Find the maximum and minimum value of $$\cos^2x-6\sin(x)\cos(x)+3\sin^2x+2$$.

i simplified and reach to expression as follows :

$5 + 2\sin(x)[\sin(x)-3\cos(x)]$. How do i go from here?

Thanks

Answer 1

The expression can be simplified to $$\cos^2 x + \sin^2 x +2\sin^2 x +2 -3\sin 2x $$ $$=3 -3\sin 2x + 2\frac {1-\cos 2x}{2} $$ $$=4 - 3\sin 2x - \cos 2x $$

Now we know that $$-\sqrt{a^2 +b^2} \leq a\sin \alpha + b \cos \alpha \leq \sqrt {a^2 +b^2} $$

Hope you can take it from here.

Answer 2

$$\cos^2x-6\sin(x)\cos(x)+3\sin^2x+2$$ $$-3\sin(2x)+2\dfrac{1-\cos2x}{2}+3$$ $$-3\sin(2x)-\cos(2x)+4$$ now use $$|a\sin\alpha+b\cos\alpha|\leq\sqrt{a^2+b^2}$$

Answer 3

HINT:

Let $y=\cos^2x-6\sin(x)\cos(x)+3\sin^2x+2$

Divide both sides by $\cos^2x$ and use $\sec^2x=1+\tan^2x$ to form a Quadratic Equation in $\tan x$

Now as $\tan x$ is real, the discriminant must be $\not<0$

Or divide both sides by $\sin^2x$ to form a Quadratic Equation in $\cot x$

Answer 4

$$ \begin{align} \frac{d}{dx} \cos^2x-6\sin(x)\cos(x)+3\sin^2x+2 &= -6 \cos(2 x) + 2 \sin(2 x) \end{align} $$

as a result of a simple differential calculation; now you'd like the $RHS$, namely $ -6 \cos(2 x) + 2 \sin(2 x)$, to be $0$ as to find the local minima and maxima of the function.

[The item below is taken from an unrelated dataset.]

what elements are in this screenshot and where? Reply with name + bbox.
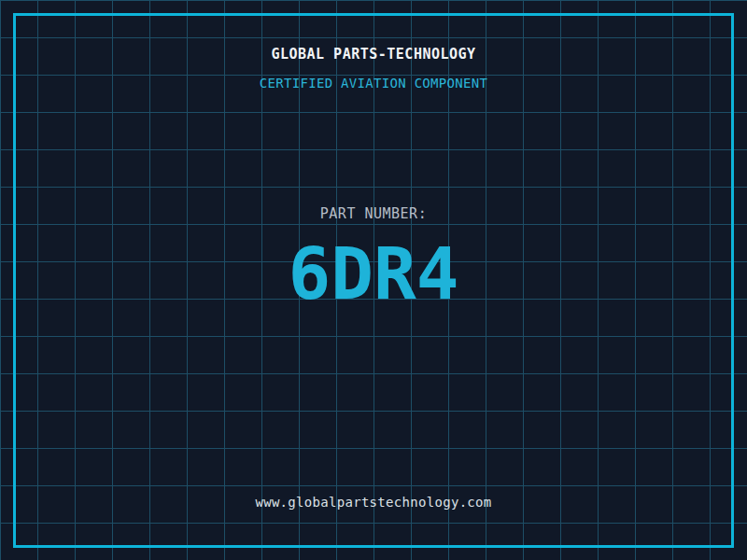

$$ \begin{align} -6 \cos(2 x) + 2 \sin(2 x) &= 0 \iff \\ x &= \pi n + \arctan \big( \frac{1}{3} (-1 - \sqrt{10} \big) \bigvee \\ x &= \pi n + \arctan \big( \frac{1}{3} (-1 + \sqrt{10} \big) \\ \forall &n \in \mathbb{Z} \end{align} $$

From here you can find the absolute minima and maxima by several methods.